ENTRIES SHOWN –
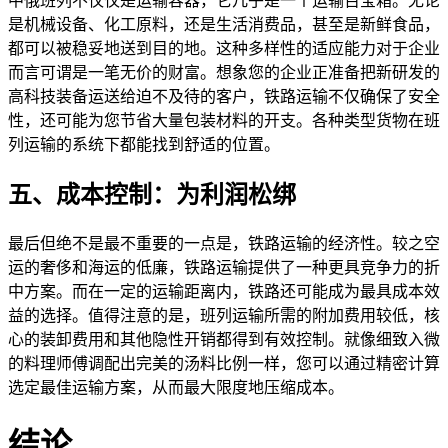
中俄班列不仅仅是运输容器，它几乎是一个运输百宝箱。无论
是机械设备、化工原料，还是生活消费品，甚至是新鲜食品，
都可以被稳妥地送到目的地。这种多样性的适应能力对于企业
而言可谓是一笔无价的财富。想象您的企业正准备把新研发的
高科技装备运送给迫不及待的客户，铁路运输不仅确保了安全
性，还可能为您节省大量包装材料的开支。各种类型货物在班
列运输的系统下都能找到舒适的位置。
五、成本控制：为利润松绑
最后但绝不是最不重要的一点是，铁路运输的经济性。较之空
运的奢侈和海运的低廉，铁路运输提供了一种更具竞争力的折
中方案。而在一定的运输距离内，铁路还可能成为最具成本效
益的选择。值得注意的是，班列运输所需的附加费用较低，核
心的装卸费用和其他隐性开销都得到有效控制。就像细致入微
的料理师傅调配出完美的汤料比例一样，您可以通过精密计算
选定最佳运输方案，从而最大限度地压缩成本。
结论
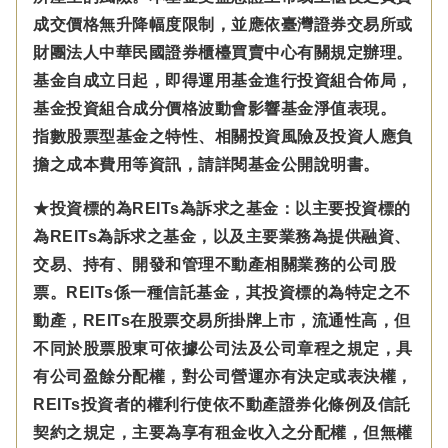
成交價格無升降幅度限制，並應依臺灣證券交易所或
財團法人中華民國證券櫃檯買賣中心有關規定辦理。
基金自成立日起，即得運用基金進行投資組合佈局，
基金投資組合成分價格波動會影響基金淨值表現。
指數股票型基金之特性、相關投資風險及投資人應負
擔之成本費用等資訊，請詳閱基金公開說明書。
★投資標的為REITs為訴求之基金：以主要投資標的
為REITs為訴求之基金，以及主要業務為提供融資、
交易、持有、開發和管理不動產相關業務的公司股
票。REITs係一種信託基金，其投資標的為特定之不
動產，REITs在股票交易所掛牌上市，流通性高，但
不同於股票股東可依據公司法及公司章程之規定，具
有公司盈餘分配權，對公司營運亦有決定或表決權，
REITs投資者的權利行使依不動產證券化條例及信託
契約之規定，主要為享有租金收入之分配權，但無權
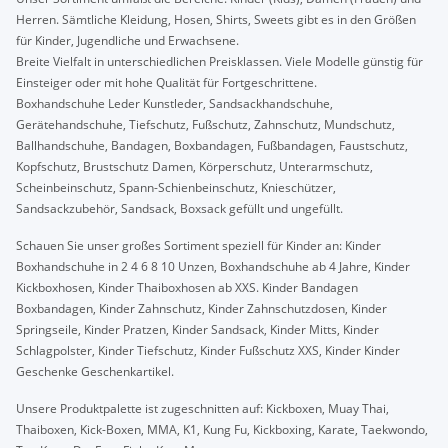
Herren. Sämtliche Kleidung, Hosen, Shirts, Sweets gibt es in den Größen
für Kinder, Jugendliche und Erwachsene.
Breite Vielfalt in unterschiedlichen Preisklassen. Viele Modelle günstig für
Einsteiger oder mit hohe Qualität für Fortgeschrittene.
Boxhandschuhe Leder Kunstleder, Sandsackhandschuhe,
Gerätehandschuhe, Tiefschutz, Fußschutz, Zahnschutz, Mundschutz,
Ballhandschuhe, Bandagen, Boxbandagen, Fußbandagen, Faustschutz,
Kopfschutz, Brustschutz Damen, Körperschutz, Unterarmschutz,
Scheinbeinschutz, Spann-Schienbeinschutz, Knieschützer,
Sandsackzubehör, Sandsack, Boxsack gefüllt und ungefüllt.
Schauen Sie unser großes Sortiment speziell für Kinder an: Kinder
Boxhandschuhe in 2 4 6 8 10 Unzen, Boxhandschuhe ab 4 Jahre, Kinder
Kickboxhosen, Kinder Thaiboxhosen ab XXS. Kinder Bandagen
Boxbandagen, Kinder Zahnschutz, Kinder Zahnschutzdosen, Kinder
Springseile, Kinder Pratzen, Kinder Sandsack, Kinder Mitts, Kinder
Schlagpolster, Kinder Tiefschutz, Kinder Fußschutz XXS, Kinder Kinder
Geschenke Geschenkartikel.
Unsere Produktpalette ist zugeschnitten auf: Kickboxen, Muay Thai,
Thaiboxen, Kick-Boxen, MMA, K1, Kung Fu, Kickboxing, Karate, Taekwondo,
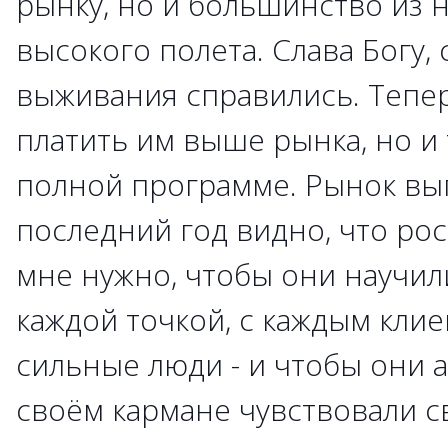
рынку, но и большинство из н
высокого полета. Слава Богу, 
выживания справились. Тепер
платить им выше рынка, но и
полной программе. Рынок вып
последний год видно, что рос
мне нужно, чтобы они научил
каждой точкой, с каждым кли
сильные люди - и чтобы они 
своём кармане чувствовали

ACTIVITY – When the word "Zahnschutz" turns up on a line of the material above, copy that line.

WRITTEN ANSWER –
Gerätehandschuhe, Tiefschutz, Fußschutz, Zahnschutz, Mundschutz,
Boxbandagen, Kinder Zahnschutz, Kinder Zahnschutzdosen, Kinder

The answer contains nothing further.